Канатоходец - страница 5
Но все же были периоды междуцарствия, когда свободу не удавалось сдерживать. Вспомним Февральскую революцию. Русская Бастилия — Шлиссельбургская каторжная тюрьма пала 28 февраля без единого выстрела[6].
Можно вспомнить и 20-е годы. Кончилась гражданская война, начался нэп, и люди вздохнули с надеждой. У многих тогда еще сохранялась открытость к свободе. Была вера — удивительная вера в то, что социальную справедливость можно осуществить здесь и сейчас. Казалось, что в жизни делается что-то совершенно невиданное, неслыханное. Делается то лучшее, о чем могло мечтать человечество. Шел напряженный поиск нового во всем — в философии, в научной и религиозной мысли, в искусстве — особенно в театре, в школе — даже в обычной средней школе, в сектантстве — народном и изысканно эзотерическом, переживавшем пору своего расцвета[7]. Соответственно росло разногласие.
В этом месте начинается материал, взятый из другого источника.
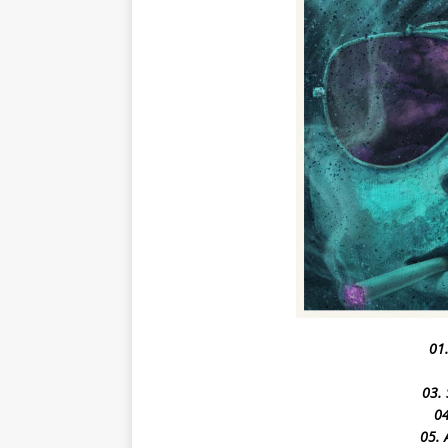
01
03. 
04
05. 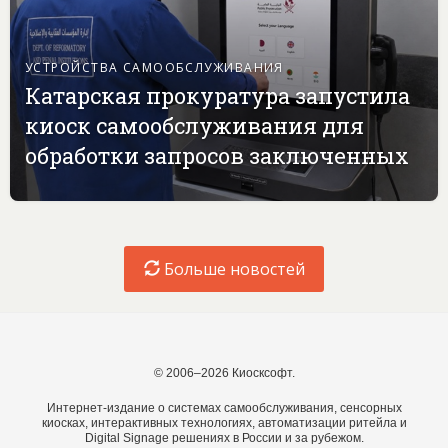
УСТРОЙСТВА САМООБСЛУЖИВАНИЯ
Катарская прокуратура запустила
киоск самообслуживания для
обработки запросов заключенных
Больше новостей
© 2006–2026 Киосксофт.
Интернет-издание о системах самообслуживания, сенсорных
киосках, интерактивных технологиях, автоматизации ритейла и
Digital Signage решениях в России и за рубежом.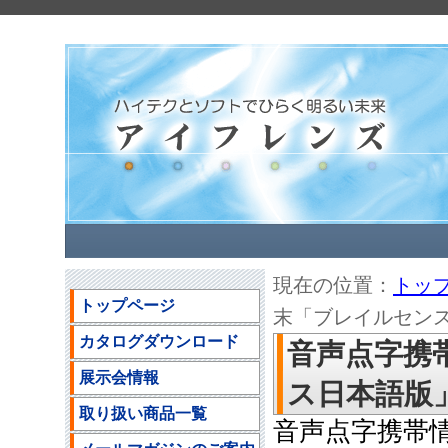
現在の位置：
トッ
トップページ
末「ブレイルセンスポ
カタログダウンロード
音声点字携
展示会情報
ス日本語版」の
取り扱い商品一覧
音声点字携帯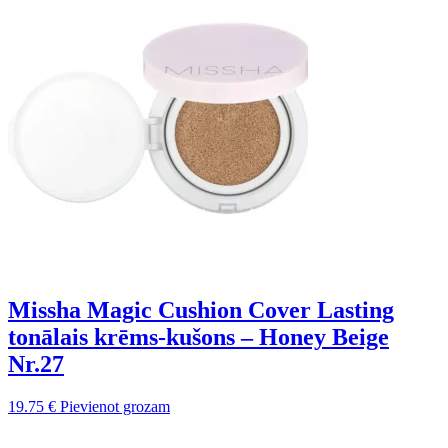
Missha Magic Cushion Cover Lasting
tonālais krēms-kušons – Honey Beige
Nr.27
19.75
€
Pievienot grozam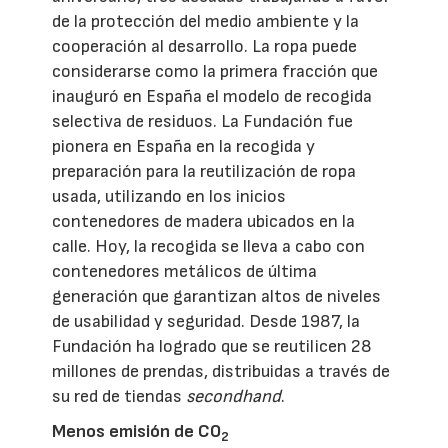
de la protección del medio ambiente y la
cooperación al desarrollo. La ropa puede
considerarse como la primera fracción que
inauguró en España el modelo de recogida
selectiva de residuos. La Fundación fue
pionera en España en la recogida y
preparación para la reutilización de ropa
usada, utilizando en los inicios
contenedores de madera ubicados en la
calle. Hoy, la recogida se lleva a cabo con
contenedores metálicos de última
generación que garantizan altos de niveles
de usabilidad y seguridad. Desde 1987, la
Fundación ha logrado que se reutilicen 28
millones de prendas, distribuidas a través de
su red de tiendas
secondhand
.
Menos emisión de CO
2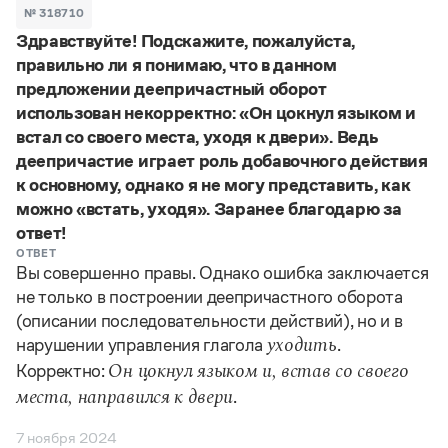
Задать вопрос справочной службе
Можно использовать знаки подстановки
№ 318710
Поиск по всем разделам
Горячие вопросы
Здравствуйте! Подскажите, пожалуйста,
Все вопросы
?
— для любого символа, включая пробелы и дефисы (
к?
правильно ли я понимаю, что в данном
мпания
,
тер?а?а
,
общественно?полезный
)
предложении деепричастный оборот
Словари
*
— для любого количества символов, кроме пробела
использован некорректно: «Он цокнул языком и
видео-*
,
ране*ый
(
)
Словари
встал со своего места, уходя к двери». Ведь
Русский орфографический словарь
Ответы справочной службы
деепричастие играет роль добавочного действия
Большой орфоэпический словарь русского языка
Большой орфоэпический словарь русского языка
к основному, однако я не могу представить, как
Большой толковый словарь русских глаголов
Словарь трудностей русского языка
Справочники
Большой толковый словарь русских существительных
можно «встать, уходя». Заранее благодарю за
Русское словесное ударение
Большой толковый словарь русского языка
ответ!
Словарь собственных имён
Правила русской орфографии и пунктуации
Учебник
Большой универсальный словарь русского языка
ОТВЕТ
Большой универсальный словарь русского языка
Русский язык: краткий теоретический курс для
Русский орфографический словарь
Вы совершенно правы. Однако ошибка заключается
Большой толковый словарь русского языка
школьников
Журнал
Русское словесное ударение
не только в построении деепричастного оборота
Современный словарь иностранных слов
Современный словарь иностранных слов
Письмовник
(описании последовательности действий), но и в
Словарь антонимов
Большой толковый словарь русских
Справочник по пунктуации
нарушении управления глагола
.
Словарь методических терминов
уходить
существительных
Словарь-справочник трудностей русского языка
Словарь русских имён
Корректно:
Он цокнул языком и, встав со своего
Большой толковый словарь русских глаголов
Справочник по фразеологии
Словарь синонимов
.
места, направился к двери
Словарь синонимов
Словарь-справочник «Непростые слова»
Словарь собственных имён
Словарь трудностей русского языка
Словарь антонимов
Азбучные истины
7 ноября 2024
Управление в русском языке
Разномыслию уже тогда стала противостоять государственно узаконенная устремленность к всеохватывающему единомыслию. Сначала казалось, что это противостояние происходит где-то на периферии — в точках крайней напряженности. Но потом стало ясно, что оно становится повсеместным, затрагивая каждого из нас. Каждого из тех, кто не мог следовать беспрекословно за причудливым ходом раскрытия новой идеологии.
В школьные годы у меня был друг — Игорь Тарле. Его отец, известный меньшевик, провел все те 20-е годы то в политизоляторах, то в ссылках. Только раз я его видел где-то между двумя ссылками — он оказался проездом в Москве.
Вспоминаю Лёлю Гендельман. На исходе школьных лет познакомил меня с ней Ион Шаревский. Она была немного старше нас, но мы быстро подружились. Одно время она была непременным участником наших умных философских бесед, они и проходили чаще всего у нее дома: она одна из всех нас имела собственную комнату. Ее родителей я никогда не видел — ее отец был членом ЦК партии правых эсеров и всегда находился в ссылке. Увлекательные беседы, правда, продолжались недолго: удручающей показалась мне ее страстная приверженность к гегелиано-марксистским построениям. Позднее я узнал, что она была арестована и получила три года политизолятора за участие в каком-то меньшевистски ориентированном кружке[8].
Я был знаком с семьей профессора Александра Петровича Нечаева — известного в то время психолога, в прошлом члена партии кадетов. Одно время я учился в Опытно-показательной школе, где он был директором. Позднее, будучи человеком непреклонных убеждений, он высылается из Москвы. Был выслан и его старший сын Модест — востоковед и теософ.
Особенно примечательный случай произошел в 26-м или, может быть, в 27-м году. В первый день Пасхи (тогда это еще был торжественный, всенародный праздник с повсеместным перезвоном колоколов) я захожу под вечер к своему школьному товарищу Сергею Знаменскому (позднее он стал архитектором и погиб на войне в саперном батальоне) и узнаю, что утром пропал его брат, которому тогда было лет 16 или чуть больше. Пропал, и все. Его искали, всюду наводили справки, но тщетно. Недели через две он появляется как ни в чем не бывало. Оказывается: утром в день исчезновения пошел к храму Христа Спасителя. Там на паперти увидел оживленную, спорящую толпу. То были сектанты разного толка. Послушав, понял, что уровень дискуссии соответствует степени его развития, и активно вмешался в обсуждение. Его, естественно, арестовали за недозволенное своемыслие и потом две недели выясняли — не является ли он чьим-нибудь тайным эмиссаром. Не найдя опасных истоков ереси, выпустили. Без последствий: тогда еще была свобода, хоть какая-то!
Но так было в 20-е годы. К 30-м годам тучи стали сгущаться — аресты подходили вплотную чуть ли не к каждому дому. В 1933 году был в первый раз арестован и мой отец, но тогда это еще удалось преодолеть. Мы знали, что происходит в деревне… Но в городе под нависшими тучами продолжала идти обычная жизнь. Люди продолжали работать, как всегда. И вот что удивительно: люди работали напряженно, с подъемом, часто даже с энтузиазмом. Так, во всяком случае, было в научных учреждениях, где приходилось работать и мне, так было и на заводах, с которыми мы были связаны. Так работали не потому, что верили в светлое будущее — в него, кажется, уже почти никто не верил. Почти никто ничего не понимал. Ведь если эпидемия, то что же понимать? Работали потому, что где-то в глубинах сознания сохраняли потенциал, заложенный еще в 20-е годы.